In combination with a benign macroeconomic backdrop, this has enabled emerging market assets to more than recoup initial losses after Trump indeed got elected.
But investors would be wrong to conclude any form of protectionism is now completely off the table.
‘America First’ remains the core of Trumponomics, and the beleaguered president urgently needs to shore up his support base and divert attention away from the scandals that threaten his demise.
He wouldn’t be the first politician to do so by picking a fight with foreign entities, such as emerging market economies that engage in ‘very unfair’ trading practices, as he claims.
In a recent interview with The Economist, Trump promised a ‘huge’ renegotiation of Nafta and other trade agreements, vowing to reduce American trade deficits with countries such as Mexico and China ‘towards zero’. The simplest way to do that is of course by installing tariffs.
“Short-term there’s a lot of risk. Trump’s agenda, especially as it relates to trade, could be very meaningful. Big trade deals will be renegotiated,” said Bernard Chua of American Century Investments.
But he added: “Terms will be changed, but it will be very difficult to turn around globalisation because it’s so massive these days, accounting for so much of what we produce and consume.”
And even if Trump manages to build tariff walls, that could also bring opportunities for active managers.
“Disruption in any form is both a threat and an opportunity. We focus on what types of companies it will benefit and what it is a threat to. We don’t worry too much about the idea of disruption. We like it because it feeds a lot of ideas,” said Chua.
It’s hard to argue, however, that EM companies will benefit from the disruption Chua is referring to. Benefactors are more likely to be found on the other side of the tariff walls, i.e.: in the US, or perhaps in markets not yet victimised by Trump.
The other threat for emerging markets is of course a Fed rate hike.
In the past, Fed monetary tightening has hit emerging market assets, especially bonds. But over the past few years, a strong domestic investor base has emerged, especially in Asia.
“Fifteen or 20 years ago, companies got in trouble because they didn’t have dollar earnings and relied on foreign financing,” said Leigh Innes, an emerging markets specialist at T. Rowe Price.
“The bulk of debt is now financed from a domestic investor base. Therefore we don’t expect short-term dislocations [as happened most recently following the Fed’s ‘taper tantrum’ in 2013]”.
“It’s disingenuous to point the finger at emerging markets,” added GAM’s Tim Love, who stressed that the territories are responsible neither for the global debt build-up nor for the money printing that has come to define the post-crisis financial system.
Emerging market economies indeed haven’t relied as much on central bank stimuli as their developed counterparts.

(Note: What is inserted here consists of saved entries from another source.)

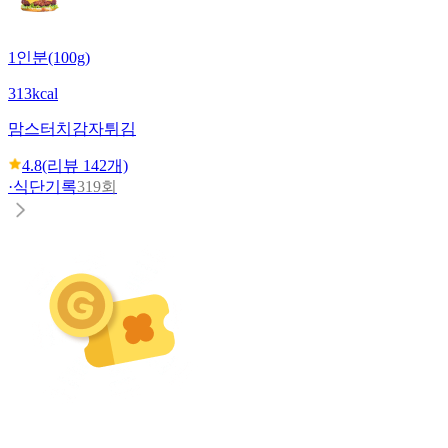
1인분(100g)
313kcal
맘스터치
감자튀김
4.8
(리뷰
142
개)
·
식단기록
319회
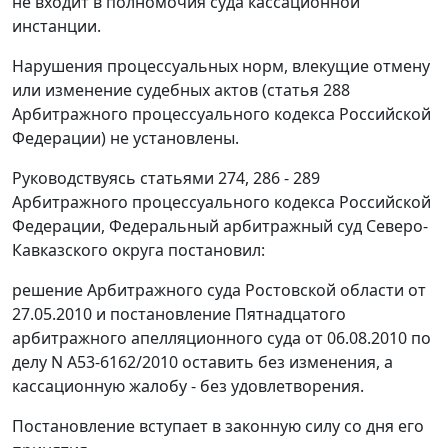
не входит в полномочия суда кассационной
инстанции.
Нарушения процессуальных норм, влекущие отмену
или изменение судебных актов (
статья 288
Арбитражного процессуального кодекса Российской
Федерации) не установлены.
Руководствуясь
статьями 274
,
286 - 289
Арбитражного процессуального кодекса Российской
Федерации, Федеральный арбитражный суд Северо-
Кавказского округа постановил:
решение Арбитражного суда Ростовской области от
27.05.2010 и постановление Пятнадцатого
арбитражного апелляционного суда от 06.08.2010 по
делу N А53-6162/2010 оставить без изменения, а
кассационную жалобу - без удовлетворения.
Постановление вступает в законную силу со дня его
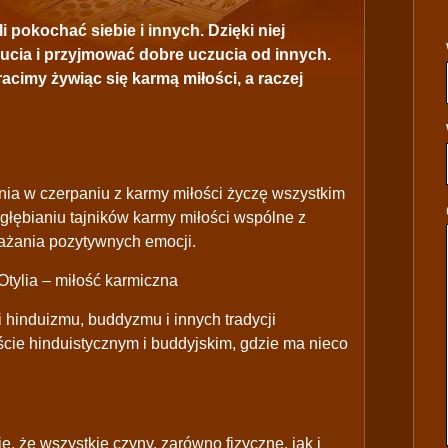
pokochać siebie i innych. Dzięki niej
zucia i przyjmować dobre uczucia od innych.
racimy żywiąc się karmą miłości, a raczej
ia w czerpaniu z karmy miłości życzę wszystkim
głębianiu tajników karmy miłości wspólne z
rażania pozytywnych emocji.
tylia – miłość karmiczna
 hinduizmu, buddyzmu i innych tradycji
kście hinduistycznym i buddyjskim, gdzie ma nieco
ę, że wszystkie czyny, zarówno fizyczne, jak i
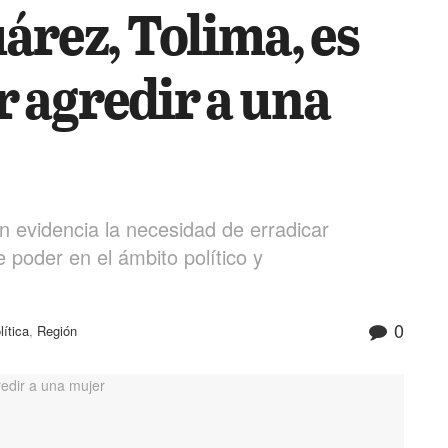
árez, Tolima, es
 agredir a una
 evidencia la necesidad de erradicar
 poder en el ámbito político y
0
lítica
,
Región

But the wall of money that has reached emerging shores in in recent years has been in large part a consequence of these very policies, pushing prices of emerging market assets and fuelling a corporate debt binge, as companies took advantage of cheap access to dollar funding.
Recent research by the Institute of International Finance showed that the total debt-to-GDP ratio of emerging market non-financial corporates is now higher than its developed market equivalent.